The one day evidentiary hearing resulted in the FINRA arbitration panel finding CapWest Securities and its broker Larry Ivan Behrends jointly and severally liable and ordered them to pay Claimants $285,485.96 in compensatory damages, inclusive of pre-judgment interest. The panel also found CapWest Securities and its broker Larry Ivan Behrends jointly and severally liable and ordered them to pay Claimants post judgment interest on the $285,485.96 at the Colorado statutory rate of 8% per annum from August 8, 2011 until it is paid. The panel found Larry Ivan Behrends solely liable to Claimants and ordered him to pay an additional $56,778.08 in compensatory damages, inclusive of pre-judgment interest, plus post judgment interest on that amount at the Colorado statutory interest rate of 8% per annum from August 11, 2011 until it is paid. The panel found CapWest solely liable and ordered them to pay Claimants $500,000 in punitive damages for the egregious violations of the state and federal securities laws. Finally, the panel found CapWest and Behrends jointly and severally laible and ordered them to pay Claimants $12,000 in attorneys’ fees as a sanction for refusing to comply with an Order of the Panel relating to the production and exchange of documents. All of the $5,250 in forum fees for the arbitration were assessed jointly and severally against CapWest and Behrends. (FINRA# 10-02838; Virginia Cooley-Linder, Cooley-Linder Retail Property LLC, Cooley-Linder’s French Quarter LLC, Darrell F. Linder and Virginia C. Linder and Darrell F. Linder LLC v. CapWest Securities LLC, Workman Securities Corporation and Larry Ivan Behrends).

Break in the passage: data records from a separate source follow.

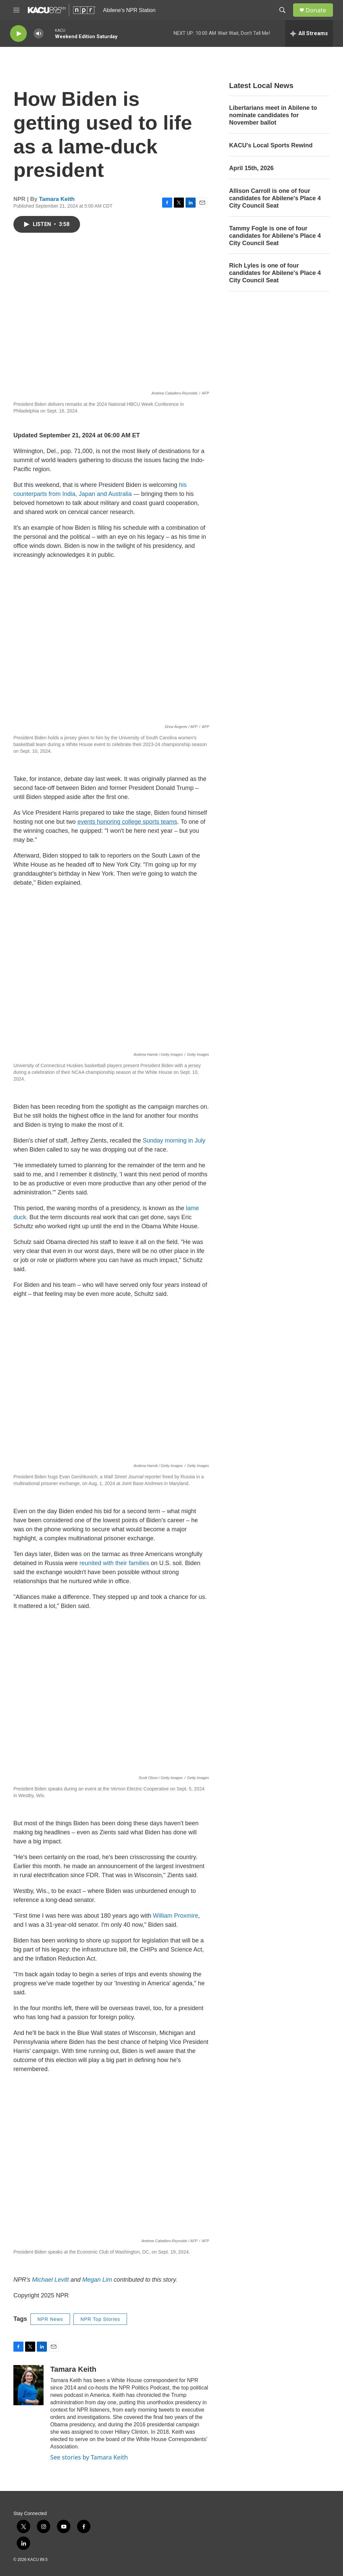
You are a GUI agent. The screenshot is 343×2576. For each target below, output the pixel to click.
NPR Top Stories (100, 2319)
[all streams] (309, 33)
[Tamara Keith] (28, 2385)
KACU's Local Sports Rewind (271, 145)
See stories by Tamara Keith (89, 2457)
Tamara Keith (57, 199)
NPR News (50, 2319)
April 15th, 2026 (251, 168)
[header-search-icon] (282, 10)
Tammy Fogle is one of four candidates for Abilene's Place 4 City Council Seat (275, 235)
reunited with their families (114, 1563)
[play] (18, 34)
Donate (315, 10)
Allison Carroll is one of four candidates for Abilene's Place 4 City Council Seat (275, 198)
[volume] (38, 33)
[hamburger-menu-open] (16, 10)
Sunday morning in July (174, 1140)
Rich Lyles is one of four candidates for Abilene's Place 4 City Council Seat (275, 273)
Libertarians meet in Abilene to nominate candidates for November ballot (273, 115)
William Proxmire (175, 1915)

Now, back to why these Claimants will likely never see a penny of the money awarded to them by the panel. On August 31, 2011, CapWest Securities filed its Form BDW with FINRA and the U.S. Securities and Exchange Commission (SEC). The Form BDW is the Uniform Request for Broker-Dealer Withdrawal that is file when a firm is requesting termination and shutting down. CapWest was another independent broker dealer that got caught up in private placement offerings by Medical Capital Holdings Incorporated and Provident Royalties LLC, along with bundled real estate deals by DBSI Incorporated.
Since July 2011, the firm has been hammered with arbitration awards totaling $1,518,960 in addition to this case. Earlier in the year the hand writing was on the wall when the firm had stated that there were certain events on the horizon “that raised substantial doubt about the company’s ability to continue as a going concern.”